▸ Assigned task
Print every record exactly as it appears. Leave the pictures out.

▸ Material provided
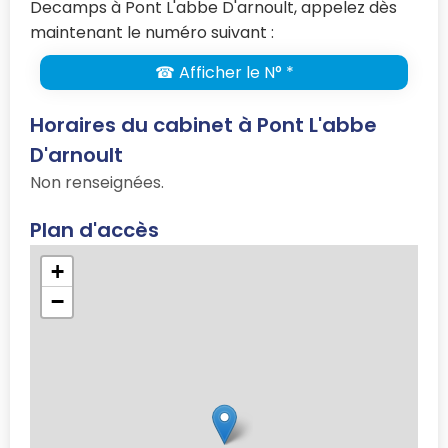
Decamps à Pont L'abbe D'arnoult, appelez dès
maintenant le numéro suivant :
☎ Afficher le N° *
Horaires du cabinet à Pont L'abbe
D'arnoult
Non renseignées.
Plan d'accès
+
−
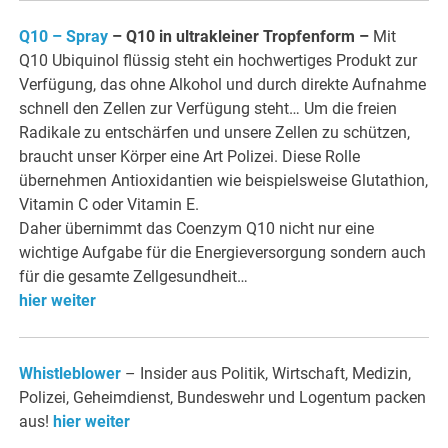
Q10 – Spray
– Q10 in ultrakleiner Tropfenform
–
Mit
Q10 Ubiquinol flüssig steht ein hochwertiges Produkt zur
Verfügung, das ohne Alkohol und durch direkte Aufnahme
schnell den Zellen zur Verfügung steht… Um die freien
Radikale zu entschärfen und unsere Zellen zu schützen,
braucht unser Körper eine Art Polizei. Diese Rolle
übernehmen Antioxidantien wie beispielsweise Glutathion,
Vitamin C oder Vitamin E.
Daher übernimmt das Coenzym Q10 nicht nur eine
wichtige Aufgabe für die Energieversorgung sondern auch
für die gesamte Zellgesundheit…
hier weiter
Whistleblower
– Insider aus Politik, Wirtschaft, Medizin,
Polizei, Geheimdienst, Bundeswehr und Logentum packen
aus!
hier weiter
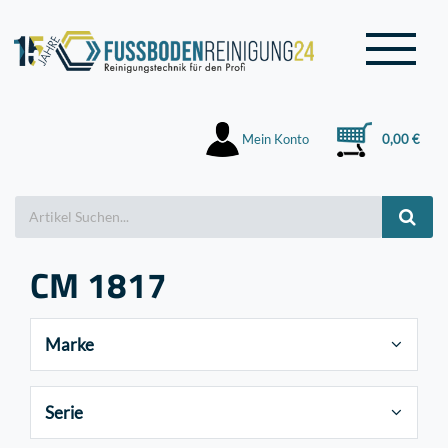
Mein Konto
0,00 €
CM 1817
Marke
Serie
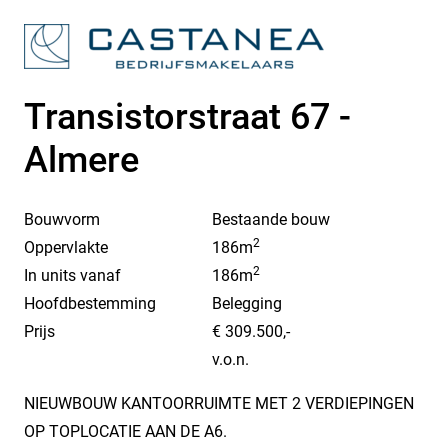
Transistorstraat 67 -
Almere
Bouwvorm
Bestaande bouw
2
Oppervlakte
186m
2
In units vanaf
186m
Hoofdbestemming
Belegging
Prijs
€ 309.500,-
v.o.n.
NIEUWBOUW KANTOORRUIMTE MET 2 VERDIEPINGEN
OP TOPLOCATIE AAN DE A6.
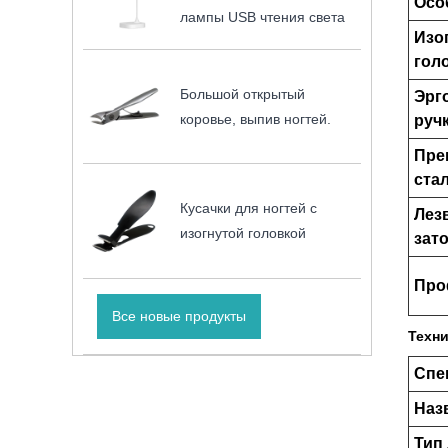
Осо
лампы USB чтения света
Изо
гол
Большой открытый
Эрг
коровье, выпив ногтей.
руч
Пре
ста
Кусачки для ногтей с
Лез
изогнутой головкой
зат
Про
Все новые продукты
Техни
Спе
Наз
Тип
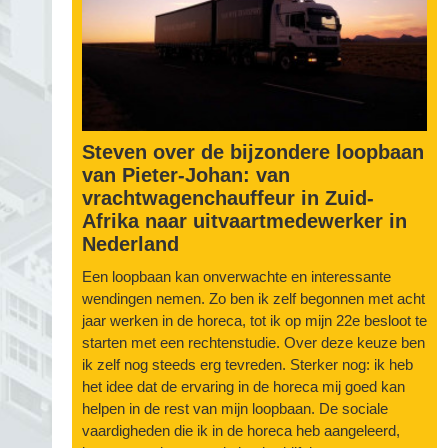
Steven over de bijzondere loopbaan
van Pieter-Johan: van
vrachtwagenchauffeur in Zuid-
Afrika naar uitvaartmedewerker in
Nederland
Een loopbaan kan onverwachte en interessante
wendingen nemen. Zo ben ik zelf begonnen met acht
jaar werken in de horeca, tot ik op mijn 22e besloot te
starten met een rechtenstudie. Over deze keuze ben
ik zelf nog steeds erg tevreden. Sterker nog: ik heb
het idee dat de ervaring in de horeca mij goed kan
helpen in de rest van mijn loopbaan. De sociale
vaardigheden die ik in de horeca heb aangeleerd,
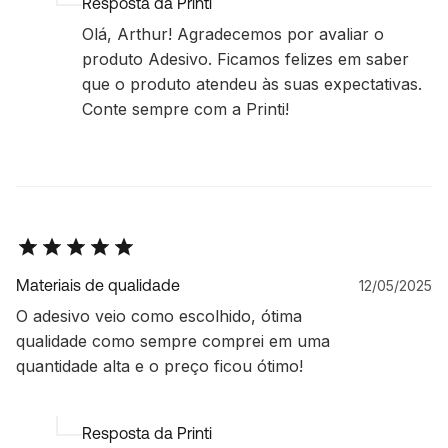
Resposta da Printi
Olá, Arthur! Agradecemos por avaliar o
produto Adesivo. Ficamos felizes em saber
que o produto atendeu às suas expectativas.
Conte sempre com a Printi!
Materiais de qualidade
12/05/2025
O adesivo veio como escolhido, ótima
qualidade como sempre comprei em uma
quantidade alta e o preço ficou ótimo!
Resposta da Printi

▸ Exercise result
Decamps à Pont L'abbe D'arnoult, appelez dès
maintenant le numéro suivant :
☎ Afficher le N° *
Horaires du cabinet à Pont L'abbe
D'arnoult
Non renseignées.
Plan d'accès
+
−
Q10 – Spray
– Q10 in ultrakleiner Tropfenform
–
Mit
Q10 Ubiquinol flüssig steht ein hochwertiges Produkt zur
Verfügung, das ohne Alkohol und durch direkte Aufnahme
schnell den Zellen zur Verfügung steht… Um die freien
Radikale zu entschärfen und unsere Zellen zu schützen,
braucht unser Körper eine Art Polizei. Diese Rolle
übernehmen Antioxidantien wie beispielsweise Glutathion,
Vitamin C oder Vitamin E.
Daher übernimmt das Coenzym Q10 nicht nur eine
wichtige Aufgabe für die Energieversorgung sondern auch
für die gesamte Zellgesundheit…
hier weiter
Whistleblower
– Insider aus Politik, Wirtschaft, Medizin,
Polizei, Geheimdienst, Bundeswehr und Logentum packen
aus!
hier weiter
Mein Konto
0,00 €
CM 1817
Marke
Serie
Transistorstraat 67 -
Almere
Bouwvorm
Bestaande bouw
2
Oppervlakte
186m
2
In units vanaf
186m
Hoofdbestemming
Belegging
Prijs
€ 309.500,-
v.o.n.
NIEUWBOUW KANTOORRUIMTE MET 2 VERDIEPINGEN
OP TOPLOCATIE AAN DE A6.
Осо
лампы USB чтения света
Изо
гол
Большой открытый
Эрг
коровье, выпив ногтей.
руч
Пре
ста
Кусачки для ногтей с
Лез
изогнутой головкой
зат
Про
Все новые продукты
Техни
Спе
Наз
Тип
Steven over de bijzondere loopbaan
van Pieter-Johan: van
vrachtwagenchauffeur in Zuid-
Afrika naar uitvaartmedewerker in
Nederland
Een loopbaan kan onverwachte en interessante
wendingen nemen. Zo ben ik zelf begonnen met acht
jaar werken in de horeca, tot ik op mijn 22e besloot te
starten met een rechtenstudie. Over deze keuze ben
ik zelf nog steeds erg tevreden. Sterker nog: ik heb
het idee dat de ervaring in de horeca mij goed kan
helpen in de rest van mijn loopbaan. De sociale
vaardigheden die ik in de horeca heb aangeleerd,
Resposta da Printi
Olá, Arthur! Agradecemos por avaliar o
produto Adesivo. Ficamos felizes em saber
que o produto atendeu às suas expectativas.
Conte sempre com a Printi!
Materiais de qualidade
12/05/2025
O adesivo veio como escolhido, ótima
qualidade como sempre comprei em uma
quantidade alta e o preço ficou ótimo!
Resposta da Printi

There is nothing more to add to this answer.